## Extracted page text data
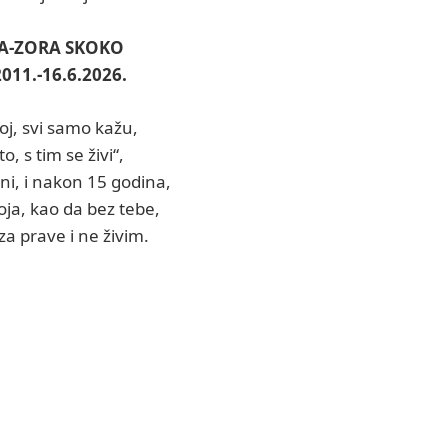
A-ZORA SKOKO
2011.-16.6.2026.
j, svi samo kažu,
to, s tim se živi“,
ini, i nakon 15 godina,
ja, kao da bez tebe,
za prave i ne živim.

## Exercise goal
Your task is to repeat the records exactly. Images do not belong in the copy.

## Your solution
A-ZORA SKOKO
2011.-16.6.2026.
j, svi samo kažu,
to, s tim se živi“,
ini, i nakon 15 godina,
ja, kao da bez tebe,
za prave i ne živim.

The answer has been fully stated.